§ Problem details
Locate "Show me aorta." in the listing. Transcribe the line that contains it and every line that follows, through the last, omitting all pictures.

§ Material for this task
_____

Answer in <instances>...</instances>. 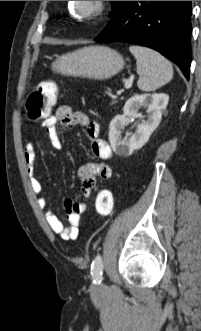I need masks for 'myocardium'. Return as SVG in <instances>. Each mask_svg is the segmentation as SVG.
<instances>
[{
  "instance_id": "obj_1",
  "label": "myocardium",
  "mask_w": 201,
  "mask_h": 331,
  "mask_svg": "<svg viewBox=\"0 0 201 331\" xmlns=\"http://www.w3.org/2000/svg\"><path fill=\"white\" fill-rule=\"evenodd\" d=\"M91 4L89 10H83L81 4L83 1H73V8L76 13L83 18H96L103 14L107 7V1H88Z\"/></svg>"
}]
</instances>
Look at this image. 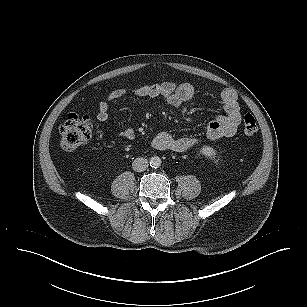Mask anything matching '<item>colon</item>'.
<instances>
[{
    "label": "colon",
    "mask_w": 307,
    "mask_h": 307,
    "mask_svg": "<svg viewBox=\"0 0 307 307\" xmlns=\"http://www.w3.org/2000/svg\"><path fill=\"white\" fill-rule=\"evenodd\" d=\"M257 123L253 115L246 114L243 118V131L246 135L257 132ZM94 122L87 116L70 114L60 128L61 148L72 151L85 144L92 136Z\"/></svg>",
    "instance_id": "colon-1"
}]
</instances>
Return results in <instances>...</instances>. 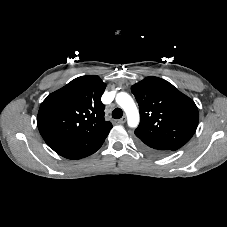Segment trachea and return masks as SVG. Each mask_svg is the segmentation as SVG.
<instances>
[{
    "instance_id": "trachea-1",
    "label": "trachea",
    "mask_w": 227,
    "mask_h": 227,
    "mask_svg": "<svg viewBox=\"0 0 227 227\" xmlns=\"http://www.w3.org/2000/svg\"><path fill=\"white\" fill-rule=\"evenodd\" d=\"M123 116V111L120 108H116L112 112V117L115 119H119Z\"/></svg>"
}]
</instances>
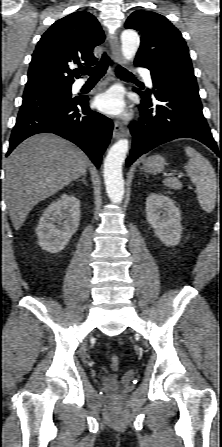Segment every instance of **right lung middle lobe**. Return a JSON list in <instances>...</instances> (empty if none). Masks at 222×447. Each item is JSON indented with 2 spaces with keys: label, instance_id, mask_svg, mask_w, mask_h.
Returning <instances> with one entry per match:
<instances>
[{
  "label": "right lung middle lobe",
  "instance_id": "right-lung-middle-lobe-1",
  "mask_svg": "<svg viewBox=\"0 0 222 447\" xmlns=\"http://www.w3.org/2000/svg\"><path fill=\"white\" fill-rule=\"evenodd\" d=\"M71 88L24 94L23 102L18 115H26L48 107L71 101Z\"/></svg>",
  "mask_w": 222,
  "mask_h": 447
}]
</instances>
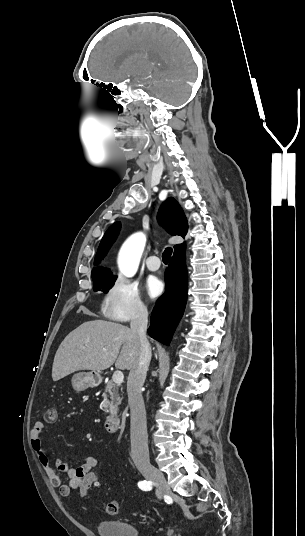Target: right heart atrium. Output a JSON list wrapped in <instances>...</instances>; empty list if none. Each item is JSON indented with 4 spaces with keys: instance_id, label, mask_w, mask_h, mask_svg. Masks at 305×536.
Returning <instances> with one entry per match:
<instances>
[{
    "instance_id": "obj_1",
    "label": "right heart atrium",
    "mask_w": 305,
    "mask_h": 536,
    "mask_svg": "<svg viewBox=\"0 0 305 536\" xmlns=\"http://www.w3.org/2000/svg\"><path fill=\"white\" fill-rule=\"evenodd\" d=\"M102 307L106 317L120 323L145 317L148 313L138 285L122 276L113 278L104 294Z\"/></svg>"
}]
</instances>
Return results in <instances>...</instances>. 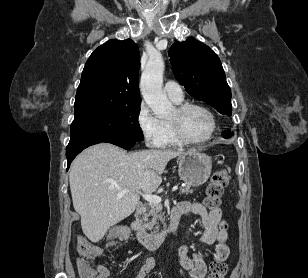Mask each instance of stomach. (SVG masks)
Listing matches in <instances>:
<instances>
[{
    "label": "stomach",
    "mask_w": 308,
    "mask_h": 278,
    "mask_svg": "<svg viewBox=\"0 0 308 278\" xmlns=\"http://www.w3.org/2000/svg\"><path fill=\"white\" fill-rule=\"evenodd\" d=\"M178 174L189 187L203 185L211 174V158L197 150H191L178 158Z\"/></svg>",
    "instance_id": "0dacf381"
}]
</instances>
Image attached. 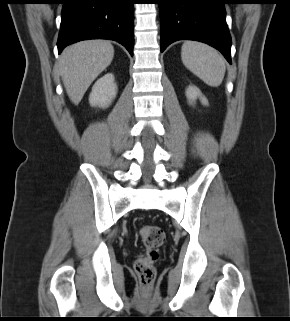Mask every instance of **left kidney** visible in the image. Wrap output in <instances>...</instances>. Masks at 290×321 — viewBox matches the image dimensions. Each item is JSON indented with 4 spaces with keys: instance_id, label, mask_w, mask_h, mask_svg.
Masks as SVG:
<instances>
[{
    "instance_id": "1",
    "label": "left kidney",
    "mask_w": 290,
    "mask_h": 321,
    "mask_svg": "<svg viewBox=\"0 0 290 321\" xmlns=\"http://www.w3.org/2000/svg\"><path fill=\"white\" fill-rule=\"evenodd\" d=\"M186 96L189 104H193L199 98L203 105H208V100L202 95L201 91L196 86H189L186 90Z\"/></svg>"
}]
</instances>
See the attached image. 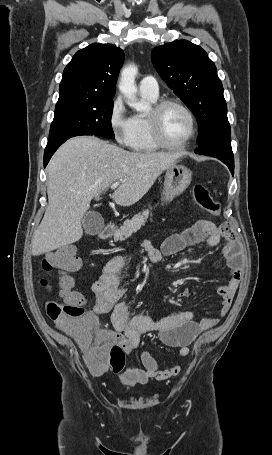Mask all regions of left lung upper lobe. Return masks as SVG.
<instances>
[{
  "label": "left lung upper lobe",
  "instance_id": "left-lung-upper-lobe-1",
  "mask_svg": "<svg viewBox=\"0 0 272 455\" xmlns=\"http://www.w3.org/2000/svg\"><path fill=\"white\" fill-rule=\"evenodd\" d=\"M152 62L167 85L194 113L198 146L231 134L223 86L214 63L198 45L174 41L152 50Z\"/></svg>",
  "mask_w": 272,
  "mask_h": 455
}]
</instances>
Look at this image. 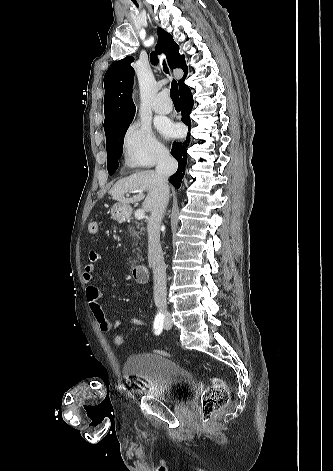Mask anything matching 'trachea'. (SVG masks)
Listing matches in <instances>:
<instances>
[{
	"label": "trachea",
	"instance_id": "3493384b",
	"mask_svg": "<svg viewBox=\"0 0 333 471\" xmlns=\"http://www.w3.org/2000/svg\"><path fill=\"white\" fill-rule=\"evenodd\" d=\"M164 71H165V73L169 72V70H168L165 63H164ZM170 97H171L173 102H180L178 84L175 80L172 81L171 90H170Z\"/></svg>",
	"mask_w": 333,
	"mask_h": 471
}]
</instances>
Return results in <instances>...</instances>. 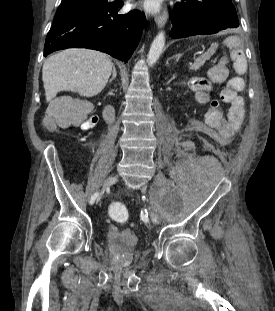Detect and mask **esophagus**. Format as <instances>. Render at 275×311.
Instances as JSON below:
<instances>
[{"label": "esophagus", "instance_id": "obj_1", "mask_svg": "<svg viewBox=\"0 0 275 311\" xmlns=\"http://www.w3.org/2000/svg\"><path fill=\"white\" fill-rule=\"evenodd\" d=\"M168 18L167 10L164 9L160 14L155 16V22L159 27H162L165 25Z\"/></svg>", "mask_w": 275, "mask_h": 311}]
</instances>
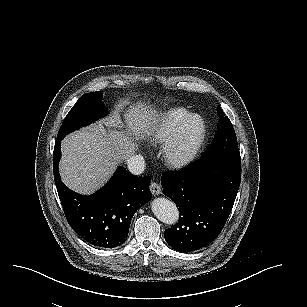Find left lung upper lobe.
I'll use <instances>...</instances> for the list:
<instances>
[{
	"mask_svg": "<svg viewBox=\"0 0 307 307\" xmlns=\"http://www.w3.org/2000/svg\"><path fill=\"white\" fill-rule=\"evenodd\" d=\"M221 119L212 144L201 157L202 160H231L241 162L234 128L221 107H217Z\"/></svg>",
	"mask_w": 307,
	"mask_h": 307,
	"instance_id": "left-lung-upper-lobe-1",
	"label": "left lung upper lobe"
}]
</instances>
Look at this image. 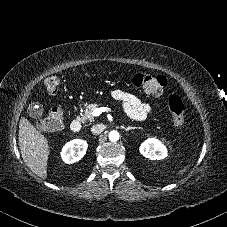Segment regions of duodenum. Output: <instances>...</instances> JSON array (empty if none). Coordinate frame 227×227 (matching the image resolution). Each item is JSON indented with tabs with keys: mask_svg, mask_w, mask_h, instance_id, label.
I'll return each instance as SVG.
<instances>
[{
	"mask_svg": "<svg viewBox=\"0 0 227 227\" xmlns=\"http://www.w3.org/2000/svg\"><path fill=\"white\" fill-rule=\"evenodd\" d=\"M70 129L73 132H80L82 129V121L79 117H75L72 119L71 123H70Z\"/></svg>",
	"mask_w": 227,
	"mask_h": 227,
	"instance_id": "duodenum-1",
	"label": "duodenum"
}]
</instances>
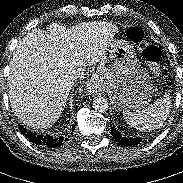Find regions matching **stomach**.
<instances>
[{"mask_svg": "<svg viewBox=\"0 0 183 183\" xmlns=\"http://www.w3.org/2000/svg\"><path fill=\"white\" fill-rule=\"evenodd\" d=\"M94 84L107 91L117 111L143 109L152 99L153 84L139 66L129 41L113 39L99 61Z\"/></svg>", "mask_w": 183, "mask_h": 183, "instance_id": "1", "label": "stomach"}]
</instances>
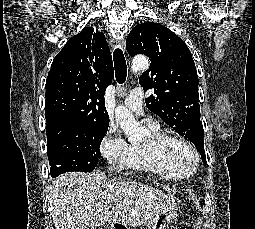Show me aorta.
Listing matches in <instances>:
<instances>
[{
	"label": "aorta",
	"mask_w": 255,
	"mask_h": 229,
	"mask_svg": "<svg viewBox=\"0 0 255 229\" xmlns=\"http://www.w3.org/2000/svg\"><path fill=\"white\" fill-rule=\"evenodd\" d=\"M149 67L146 57H135L132 62V70L137 73ZM115 118L130 142H139L143 137V128L134 118L132 113L124 106H118L115 110Z\"/></svg>",
	"instance_id": "762f6f07"
}]
</instances>
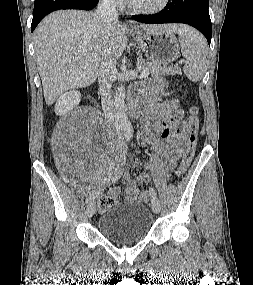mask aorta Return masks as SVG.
<instances>
[{
	"mask_svg": "<svg viewBox=\"0 0 253 285\" xmlns=\"http://www.w3.org/2000/svg\"><path fill=\"white\" fill-rule=\"evenodd\" d=\"M125 95V86L121 84L118 86L114 95V117L120 130L124 134L131 135L133 132V127L125 110Z\"/></svg>",
	"mask_w": 253,
	"mask_h": 285,
	"instance_id": "1",
	"label": "aorta"
}]
</instances>
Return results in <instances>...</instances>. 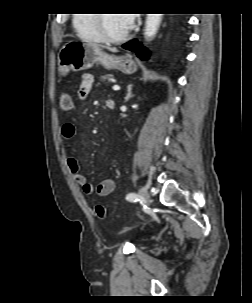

_____

§ Task solution
Show me aorta.
Listing matches in <instances>:
<instances>
[{
	"label": "aorta",
	"mask_w": 255,
	"mask_h": 229,
	"mask_svg": "<svg viewBox=\"0 0 255 229\" xmlns=\"http://www.w3.org/2000/svg\"><path fill=\"white\" fill-rule=\"evenodd\" d=\"M149 67L146 57H135L132 62V70L137 73ZM115 118L130 142H139L143 137V128L134 118L132 113L124 106H118L115 110Z\"/></svg>",
	"instance_id": "762f6f07"
}]
</instances>
mask aorta Return masks as SVG.
<instances>
[{
	"mask_svg": "<svg viewBox=\"0 0 253 285\" xmlns=\"http://www.w3.org/2000/svg\"><path fill=\"white\" fill-rule=\"evenodd\" d=\"M125 95V86L121 84L118 86L114 95V117L120 130L124 134L131 135L133 132V127L125 110Z\"/></svg>",
	"mask_w": 253,
	"mask_h": 285,
	"instance_id": "1",
	"label": "aorta"
}]
</instances>
Return results in <instances>...</instances>. 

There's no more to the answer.